In this post I am going to discuss the need for a local Windows PC and considerations for remote access.
Local Windows PC
I allowed for a local Windows PC in the original spec, but I was hoping to not need it. However, after watching Mike, VA3MW’s YouTube video on his remote station, I changed my mind. Mike’s arguments in favour were:
- running Ham-related software locally reduces Internet traffic and latency; and,
- having everything local opens up the potential for others to access and use the station with minimal trouble
So, I stumped up for a Mini IT8 from Geekom. This is a micro-PB with an Intel i5, 16GB RAM and 512GB SSD. More than enough for my needs. It runs Windows 11 (unfortunately), but I’m gradually getting used to its foibles.
So far I’ve installed:
- VE7CC DX Cluster software
- Log4OM logging software
- SmartSDR for Windows to drive the Flex locally
The PC is logged into my Microsoft account so the OneDrive replicates to my home QTH.
I’ll access the remote PC over Microsoft’s Remote Desktop client – remembering to play audio on the remote server and not back on the home station.
It’s worth noting that I’m only proposing to use the remote installation of SmartSDR for digital modes. For voice modes and CW I’ll use SmartSDR on my home Mac and use FlexLink to access the Remote Station.
Given that I am designing a Remote Station, access to the Remote Station is a major aspect of the design. The primary requirement is for remote access from my home QTH, but I also want access when I am on the road.
Normally, this would be relatively easy to achieve because the RUT951 would be directly connected to the Internet and I could either open ports or set up a VPN gateway.
In my case though, it is hoped that the Remote Station will be connected to the host’s LAN (as it is at home on the bench), in which case there is an additional router/firewall in the path to the Internet. I cannot assume that I have any potential to control this host-LAN router, so I cannot forward ports or use something like UPnP.
So, what I am doing is to have the RUT951 establish a VPN back to my home network. That way:
- I don’t need to worry about the public IP address of the remote station; and,
- once the VPN is established, I have full access to the remote station’s LAN
My Home LAN already has a OpenVPN gateway to allow me remote access to the LAN when I am on the road. Hopefully, with this arrangement I can VPN into the Home LAN and also get access to the Remote LAN. We’ll have to see what effect this has on audio latency etc.
At the Server end
- The home QTH OpenVPN server is reachable from the Internet.

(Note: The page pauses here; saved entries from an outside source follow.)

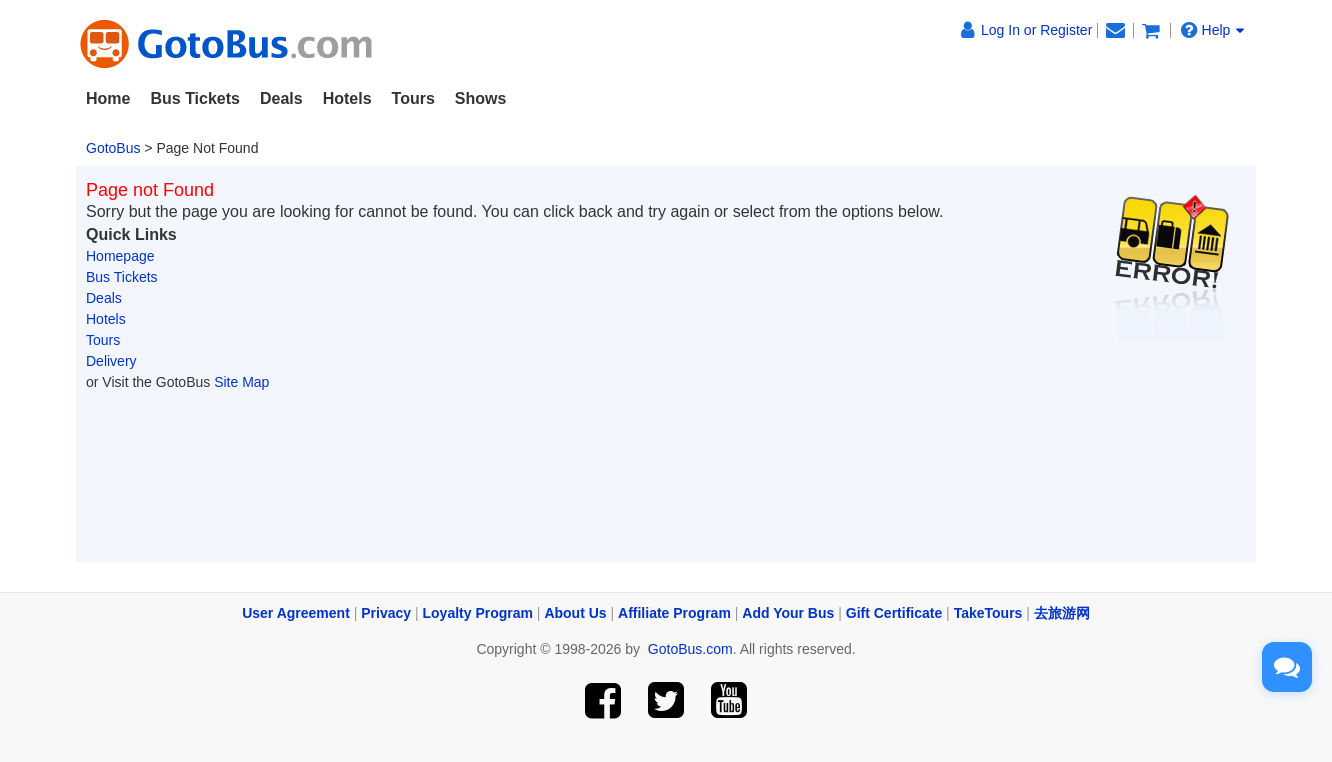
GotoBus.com (690, 649)
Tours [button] (413, 98)
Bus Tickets (122, 277)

- The Home QTH LAN is 172.29.12.0/24
- The VPN Server’s Home QTH LAN IP is 172.29.12.11
- The VPN uses 10.8.0.0/24
- The VPN server uses the following server.conf (relevant content only)
dev tun topology subnet server 10.8.0.0 255.255.255.0 push "dhcp-option DNS 172.29.12.1" route 10.29.5.0 255.255.255.0 push "route 172.29.12.0 255.255.255.0" push "route 0.0.0.0 0.0.0.0" client-to-client
- The Home QTH’s router has a static route to 10.29.5.0/24 using the gateway 172.29.12.11
At the Remote Station
- The LAN has the address space 10.29.5.0/24
- The RUT951 is 10.29.5.1
- Once connected to the VPN, the RUT is also 10.8.0.5
With this config, the remote LAN is reachable from the Home LAN and vice-versa.